A short time after that, I discover that if I hold a Compressive Pulse on an Acolyte that's using a skill, it compresses the skill and the Acolyte into one lumpy, plant-shaped ball of matter. If I throw that, it acts almost like a grenade, erupting into a violent and uncontrolled expression of whatever skill it was trying to use.
"Uh, Ethan?" Adeya says pointedly. "You're laughing again."
"In my defense," I say. "I just figured out how to make grenades."
Adeya blinks, then nods. "You know what? Fair enough."
It's when there's one minute left that it happens. When we're at 96% of the Seed's watering, with only a single Acolyte managing to make its way past us and pushing our saturation to 92%.
One minute left when Ahkelios and Gheraa both shout in alarm and Premonition begins to blare at full volume.
The waves of Acolytes have largely stopped. Now we see why—it's to make way for the third phase.
Deep in the tunnels, there's an almost crushing wave of Firmament. A hundred Root Acolytes force themselves together into a single crushing mass. It happens in every opening in the chamber, a total of three times, and the wave of power that emerges crushes every remaining Acolyte and brings the scirix to their knees.

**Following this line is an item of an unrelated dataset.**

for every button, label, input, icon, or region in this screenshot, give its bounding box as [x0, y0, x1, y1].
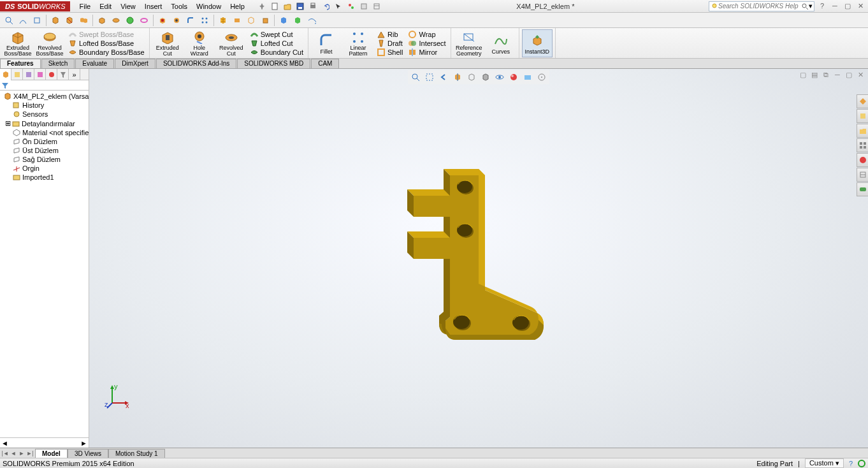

Out of the left tunnel, a scirix-mantis hybrid emerges, his body woven out of tendrils of plant matter.
Out of the right tunnel, an Integrator form, stripped of all pretense. S~eaʀᴄh the NovelZone.fun website on Google to access chapters of novels early and in the highest quality.
And out the center, a distinctly familiar-looking human, with vines sculpted to replicate even my disheveled hair.